Мемуары - Станислав Понятовский

Но, по словам Салдерна, как раз решения последнего сенатского комитета и послужили причиной того, что в полученные им, как послом, инструкции был включён пункт, обязывавший его препятствовать любым совещаниям такого рода...
Тем не менее, приведённые выше доводы побудили Салдерна разрешить всё же, чтобы небольшая часть сенаторов и министров, — те, кто находился тогда в Варшаве, — собрались 23 декабря в комнате больного короля. При этом, посол лично убедился в том, что на этом собрании не было принято никакого другого решения, кроме выделения из казны денег для миссий в Берлин и в Вену, и что инструкция будущему представителю Польши в Вене была составлена из самых малозначительных пожеланий.
III
Словом забот у короля было предостаточно — и не только такого рода. Его доходы, систематически разворовываемые барскими конфедератами, так сильно сократились, что Карас, интендант королевского двора с момента избрания Станислава-Августа, был вынужден однажды явиться к королю с докладом о том, что у них не осталось наличных денег, а поставщики королевского стола, его конюшен, поставщики дров и т. д. — находятся на грани разорения и не имеют возможности поставлять впредь что-либо в долг...

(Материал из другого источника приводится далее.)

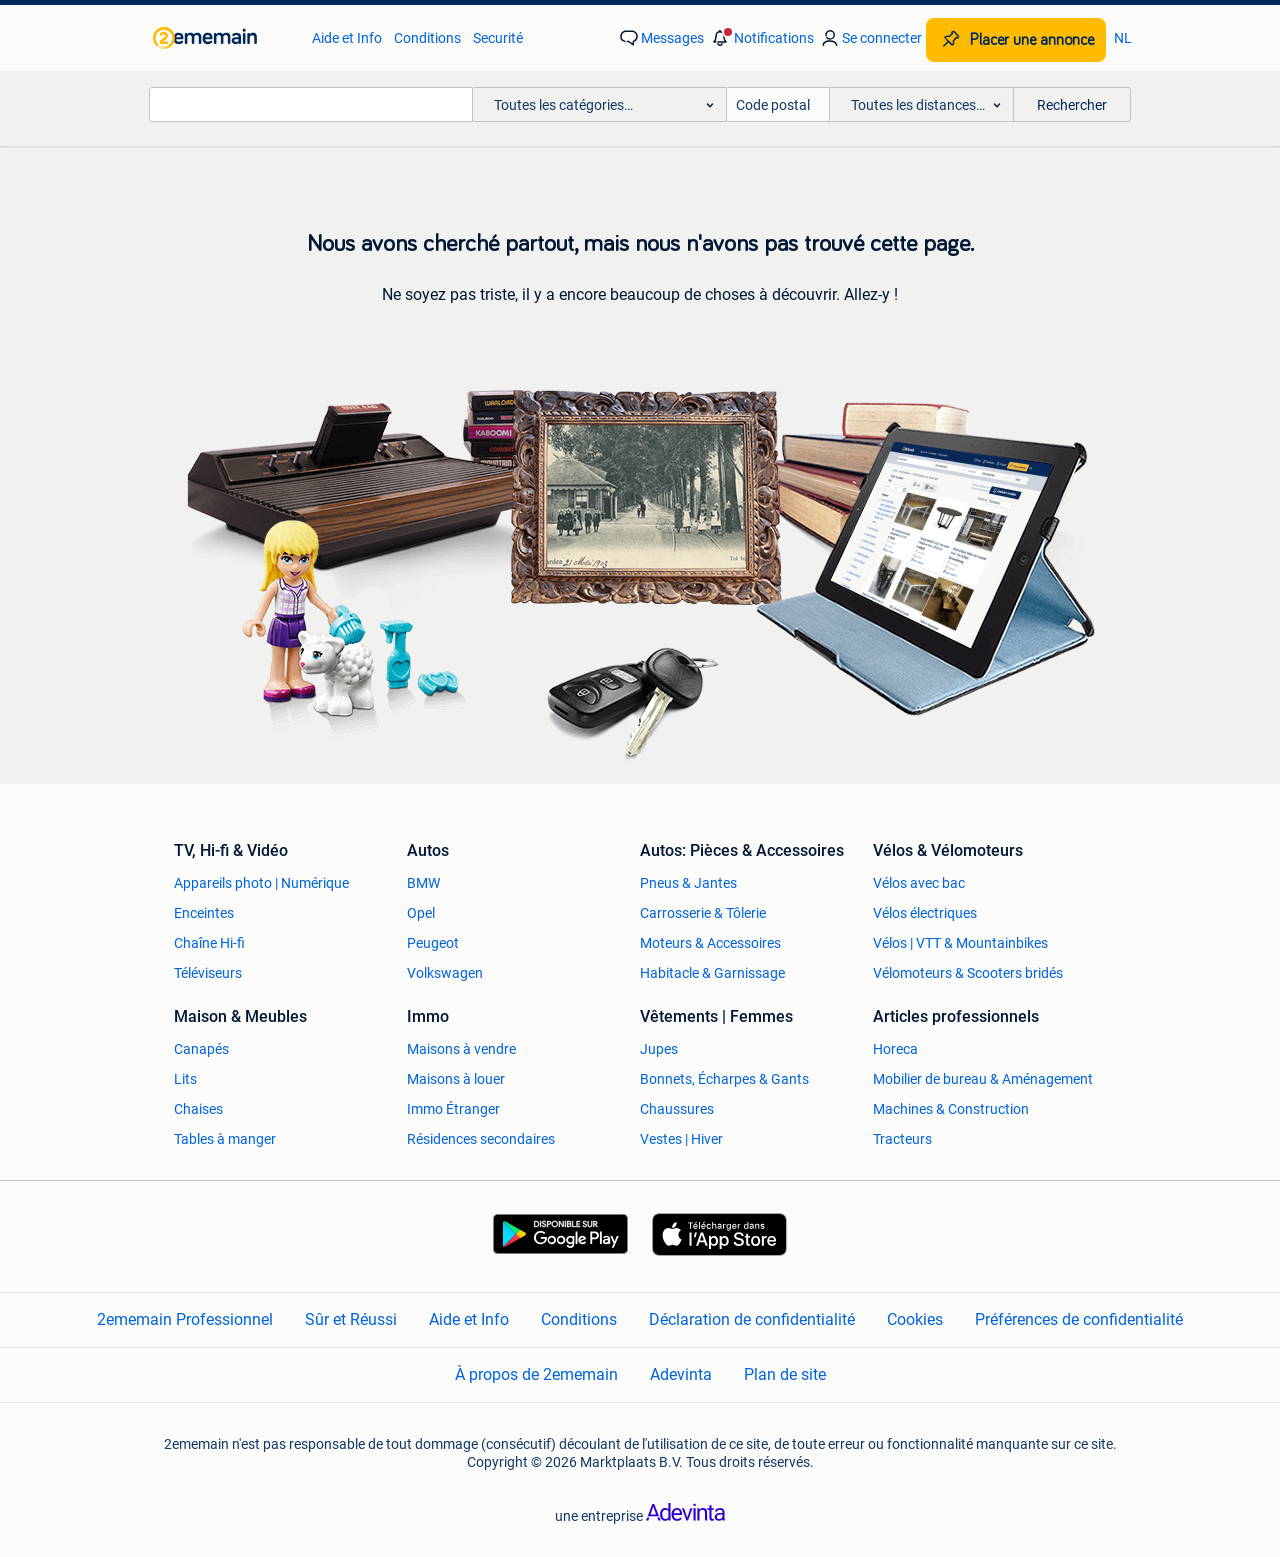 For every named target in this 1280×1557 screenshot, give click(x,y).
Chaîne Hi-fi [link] (209, 943)
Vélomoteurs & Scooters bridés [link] (968, 973)
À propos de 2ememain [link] (536, 1374)
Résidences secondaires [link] (481, 1139)
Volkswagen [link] (445, 973)
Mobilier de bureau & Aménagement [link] (983, 1079)
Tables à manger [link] (225, 1139)
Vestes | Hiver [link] (681, 1139)
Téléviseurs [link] (208, 973)
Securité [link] (498, 38)
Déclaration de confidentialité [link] (752, 1319)
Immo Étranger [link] (453, 1109)
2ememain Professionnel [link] (185, 1319)
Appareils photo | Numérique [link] (261, 883)
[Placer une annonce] (1016, 40)
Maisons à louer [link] (456, 1079)
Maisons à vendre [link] (461, 1049)
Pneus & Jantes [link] (688, 883)
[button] (761, 38)
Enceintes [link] (204, 913)
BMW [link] (423, 883)
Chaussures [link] (677, 1109)
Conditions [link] (427, 38)
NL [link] (1123, 38)
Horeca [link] (895, 1049)
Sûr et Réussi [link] (351, 1319)
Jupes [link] (659, 1049)
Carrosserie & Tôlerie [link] (703, 913)
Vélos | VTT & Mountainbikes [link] (960, 943)
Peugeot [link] (433, 943)
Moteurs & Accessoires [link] (710, 943)
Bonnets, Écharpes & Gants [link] (724, 1079)
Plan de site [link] (785, 1374)
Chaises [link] (198, 1109)
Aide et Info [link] (347, 38)
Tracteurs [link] (902, 1139)
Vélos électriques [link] (925, 913)
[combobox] (311, 104)
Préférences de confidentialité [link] (1079, 1319)
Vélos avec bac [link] (919, 883)
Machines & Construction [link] (951, 1109)
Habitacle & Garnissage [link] (712, 973)
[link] (222, 38)
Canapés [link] (201, 1049)
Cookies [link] (915, 1319)
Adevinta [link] (681, 1374)
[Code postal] (778, 104)
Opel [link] (421, 913)
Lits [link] (185, 1079) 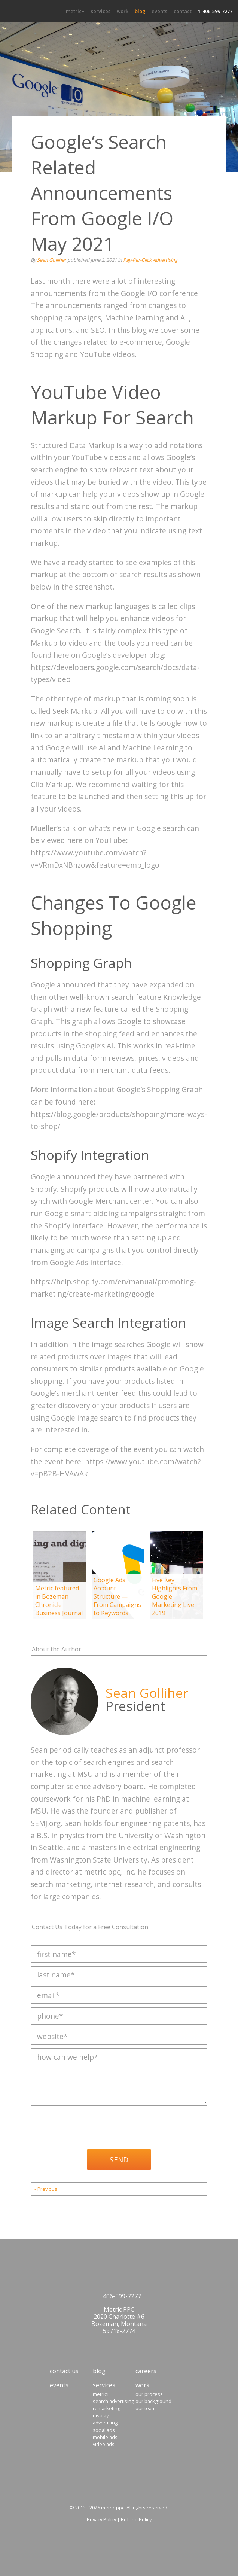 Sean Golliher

И вот, пока король и Карас совещались, не зная, где изыскать ресурсы, совершенно неожиданно поступило сразу два предложения.

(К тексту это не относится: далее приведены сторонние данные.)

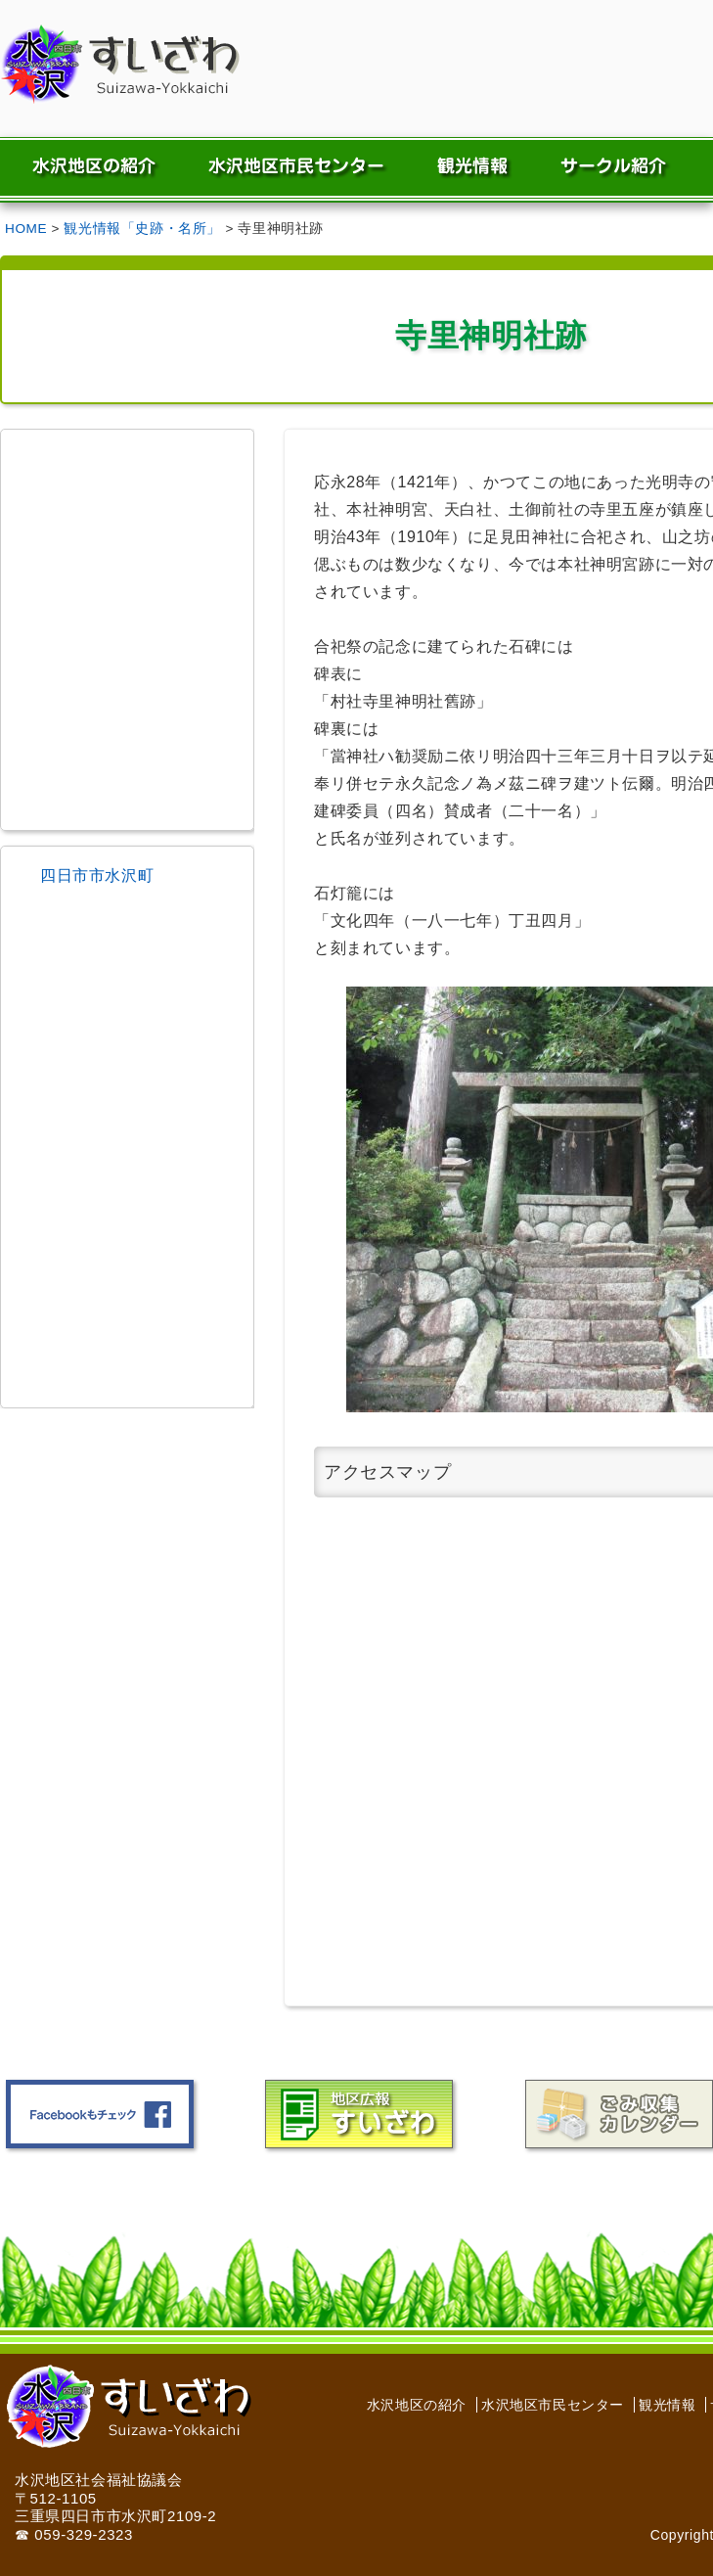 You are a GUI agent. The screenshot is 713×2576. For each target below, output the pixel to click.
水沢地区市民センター (552, 2405)
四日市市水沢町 (97, 875)
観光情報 (667, 2405)
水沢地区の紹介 (417, 2405)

Один старый полковник пешей гвардии по имени Сотер, которого король уже много лет не видел по причине болезни старого вояки, принёс королю, со слезами на глазах, свои сбережения — тысячу дукатов.
А пани Быстра, супруга кастеляна Бжешчи, в тот же день принесла королю две тысячи дукатов, и не пожелала даже взять с него расписку. Цену её поддержки увеличивало ещё и то, что она только-только потеряла своего друга и благодетеля графа Флемминга, великого казначея Литвы, скончавшегося 10 ноября от апоплексического удара. Все считали, что смерть графа была вызвана страшно взволновавшими его грубыми выпадами в его адрес со стороны Салдерна, пригрозившего графу тем, что он станет обращаться с Флеммингом, как с врагом России — хотя посол прекрасно знал, что граф более сорока лет принадлежал к русской партий.
Ксаверий Браницкий, узнав о случившихся 3 ноября событиях, поспешил в Варшаву. Король сказал ему при встрече:
— Раз уж вы знали, что опасность миновала, вам, пожалуй, не следовало покидать отряд — вот увидите, ваше отсутствие послужит причиной какого-нибудь несчастья...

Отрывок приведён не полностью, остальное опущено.